Paper #11: Optimization of nested sql queries revisited

R. Ganski and H. Wong.
Optimization of nested sql queries revisited.
In Proceedings of the ACM-SIGMOD International Conference on Management of Data, San Francisco, California, pages 23-33, May 1987.
Presented by: Poolavari

One powerful feature of SQL is the nesting of query blocks. The conventional techniques used in the implementation of query nesting is inefficient. Tables referenced in the inner query block of a nested query have to be retrieved once for each tuple of the relation referenced in the outer query block. This summary classifies nested queries and proposes transformation algorithms to transform it to a logical equivalent single-level query. The efficiency of the query is examined by a query optimizer to determine efficient order and method of evaluation.

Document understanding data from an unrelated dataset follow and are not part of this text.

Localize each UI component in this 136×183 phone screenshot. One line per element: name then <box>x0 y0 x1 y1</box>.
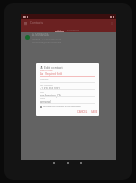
staticText: Include this contact in my favorites <box>43 105 81 108</box>
staticText: SAVE <box>91 110 98 114</box>
staticText: mobile +1 415 555 0132 <box>32 37 62 40</box>
staticText: Aa Required field <box>40 72 63 76</box>
staticText: Contacts <box>30 21 44 25</box>
staticText: Type <box>40 97 45 100</box>
button[interactable]: A. MIRANDA <box>21 32 116 44</box>
staticText: FIRST NAME <box>40 69 53 72</box>
staticText: A. MIRANDA <box>32 33 49 37</box>
button[interactable]: Back <box>47 160 60 165</box>
staticText: Edit contact <box>44 65 63 70</box>
button[interactable]: Include this contact in my favorites <box>40 105 81 108</box>
button[interactable]: ALL <box>54 27 65 31</box>
staticText: City <box>40 91 44 94</box>
staticText: FAVORITES <box>67 28 80 31</box>
staticText: Address <box>40 78 49 81</box>
button[interactable]: More options <box>108 19 116 27</box>
button[interactable]: FAVORITES <box>65 27 81 31</box>
button[interactable]: SAVE <box>90 109 99 115</box>
staticText: san francisco, CA <box>40 94 61 98</box>
staticText: personal <box>40 100 51 104</box>
staticText: amiranda@mail.example <box>32 40 62 43</box>
button[interactable]: Navigation menu <box>21 19 29 27</box>
button[interactable]: Home <box>61 160 74 165</box>
staticText: +1 415 555 0132 <box>40 87 60 91</box>
button[interactable]: Recent apps <box>74 160 87 165</box>
staticText: ALL <box>57 28 62 31</box>
staticText: CANCEL <box>77 110 88 114</box>
button[interactable]: CANCEL <box>76 109 89 115</box>
staticText: Tel. Number <box>40 84 53 87</box>
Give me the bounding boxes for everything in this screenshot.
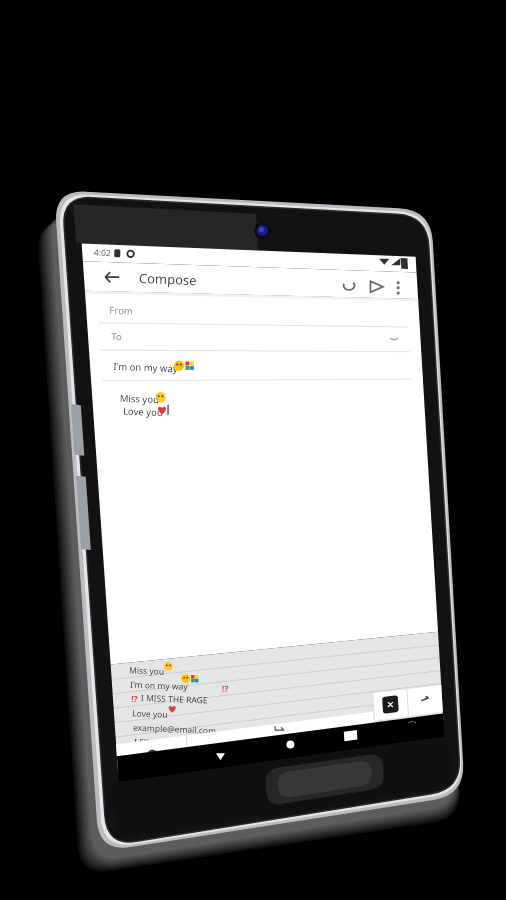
button[interactable]: Compose email screen on phone	[0, 0, 506, 900]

Classifications being discussed are Type-A nesting, Type-N nesting, Type-J nesting, Type-JA nesting and are based on the join predicate that references the outer relation and the existence of an aggregate function in the select clause of the inner relation.

Kim's algorithms for nested queries:

For Type-N and Type-J nested queries, the nested iteration method for processing nested queries is equivalent to performing a join between the inner and outer relations. These can be transformed to logically equivalent single-level queries containing explicit single-level join predicates. The query optimizer can then choose a merge join method resulting in cost reduction.

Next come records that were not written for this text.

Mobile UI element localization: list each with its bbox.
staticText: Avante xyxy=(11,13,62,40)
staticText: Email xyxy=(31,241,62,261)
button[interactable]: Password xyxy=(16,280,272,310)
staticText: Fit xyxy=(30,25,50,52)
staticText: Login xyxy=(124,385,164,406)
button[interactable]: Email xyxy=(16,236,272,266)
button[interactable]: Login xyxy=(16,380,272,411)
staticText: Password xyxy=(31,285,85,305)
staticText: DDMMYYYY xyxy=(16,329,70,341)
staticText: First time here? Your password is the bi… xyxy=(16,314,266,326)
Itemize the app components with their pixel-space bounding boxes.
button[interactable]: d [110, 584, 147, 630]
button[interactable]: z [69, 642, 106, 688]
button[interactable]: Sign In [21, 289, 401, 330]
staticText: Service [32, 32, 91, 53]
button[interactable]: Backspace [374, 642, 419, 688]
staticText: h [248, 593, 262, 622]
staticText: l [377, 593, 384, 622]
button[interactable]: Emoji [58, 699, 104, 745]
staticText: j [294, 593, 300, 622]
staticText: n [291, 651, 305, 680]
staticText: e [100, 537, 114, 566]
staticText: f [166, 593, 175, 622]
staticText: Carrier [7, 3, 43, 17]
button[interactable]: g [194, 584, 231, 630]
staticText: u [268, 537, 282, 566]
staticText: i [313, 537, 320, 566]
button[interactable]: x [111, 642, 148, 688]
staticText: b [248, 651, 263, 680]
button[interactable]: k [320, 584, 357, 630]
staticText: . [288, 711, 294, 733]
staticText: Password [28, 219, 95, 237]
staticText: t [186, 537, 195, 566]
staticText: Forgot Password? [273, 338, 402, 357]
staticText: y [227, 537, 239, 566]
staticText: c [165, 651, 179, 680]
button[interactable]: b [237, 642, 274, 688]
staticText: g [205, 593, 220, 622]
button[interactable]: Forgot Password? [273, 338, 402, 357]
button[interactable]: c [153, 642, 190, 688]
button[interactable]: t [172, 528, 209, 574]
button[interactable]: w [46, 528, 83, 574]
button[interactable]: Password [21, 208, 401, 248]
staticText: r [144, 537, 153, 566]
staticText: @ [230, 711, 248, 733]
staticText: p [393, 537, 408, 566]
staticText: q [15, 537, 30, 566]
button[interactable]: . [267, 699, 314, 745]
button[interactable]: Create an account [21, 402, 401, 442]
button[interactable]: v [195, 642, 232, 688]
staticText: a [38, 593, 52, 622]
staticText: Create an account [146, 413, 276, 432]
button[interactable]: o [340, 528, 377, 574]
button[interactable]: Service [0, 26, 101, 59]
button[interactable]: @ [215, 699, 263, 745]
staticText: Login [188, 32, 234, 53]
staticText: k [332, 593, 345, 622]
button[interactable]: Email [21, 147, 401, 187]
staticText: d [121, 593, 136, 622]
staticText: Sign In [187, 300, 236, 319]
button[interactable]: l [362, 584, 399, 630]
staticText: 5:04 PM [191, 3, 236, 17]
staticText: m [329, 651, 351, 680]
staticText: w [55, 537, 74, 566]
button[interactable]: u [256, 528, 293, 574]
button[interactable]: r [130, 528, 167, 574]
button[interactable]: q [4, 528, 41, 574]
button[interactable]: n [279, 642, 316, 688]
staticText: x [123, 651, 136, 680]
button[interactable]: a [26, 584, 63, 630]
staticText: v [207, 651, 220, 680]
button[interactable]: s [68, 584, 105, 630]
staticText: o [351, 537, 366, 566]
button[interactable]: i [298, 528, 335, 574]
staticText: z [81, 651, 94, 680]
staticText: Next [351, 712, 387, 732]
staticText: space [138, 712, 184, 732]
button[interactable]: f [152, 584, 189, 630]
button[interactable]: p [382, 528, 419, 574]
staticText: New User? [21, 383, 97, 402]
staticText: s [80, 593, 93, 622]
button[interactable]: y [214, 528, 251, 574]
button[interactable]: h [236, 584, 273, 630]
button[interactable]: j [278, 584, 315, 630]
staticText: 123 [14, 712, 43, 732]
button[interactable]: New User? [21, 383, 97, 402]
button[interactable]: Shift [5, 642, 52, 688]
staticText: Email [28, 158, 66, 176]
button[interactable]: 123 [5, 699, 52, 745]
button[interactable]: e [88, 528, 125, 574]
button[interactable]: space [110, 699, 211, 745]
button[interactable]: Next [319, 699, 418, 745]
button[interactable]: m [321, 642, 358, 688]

Type-N, Type-J Nested Query:

Type-N nested two-relation query is equivalent to a canonical two-relation query with a join predicate. The NEST-N-J algorithm is developed which results in canonical query logically equivalent to the original nested query.

Type-JA Nested Query

Type-JA nested query can be transformed to Type-J nested query which references a new temporary relation. The action of the nested iteration processing of a type-JA query can be captured in a temporary table formed with a GROUP BY clause. This leads to the NEST-JA algorithm which transforms a type-JA nested query of depth one to an equivalent type-J nested query of depth 1.

Costs of Kim's algorithms

The analyses of the algorithms compares the costs of processing N, J and JA-type nested queries using the nested iteration method and the transformation method followed by merge joins. Cost functions for each type of nesting is developed, using the sizes of relations, available memory buffer space and selectivity factors. A cost savings of 80% to 95% is possible with his transformation method.

Solution

A problem arises when a type-JA nested query contains the COUNT function and when the nested join predicates contain operators other than equality. A solution is a join in the temporary table which contains the aggregate information. Outer join is used if the aggregate function is COUNT. This causes the temporary table to include aggregate values over the proper range of join column values. The join predicate in the original query must be changed to equality and be performed on a projection of the outer table in order to avoid an increase in the aggregate values due to duplicates in the outer table. The resulting algorithm NEST-JA2 reduces the cost of processing.

The transformation algorithms are extended to more useful operators like EXISTS, ANY, ALL and larger class of predicates and queries with any level of nesting using recursive approach and query graphs.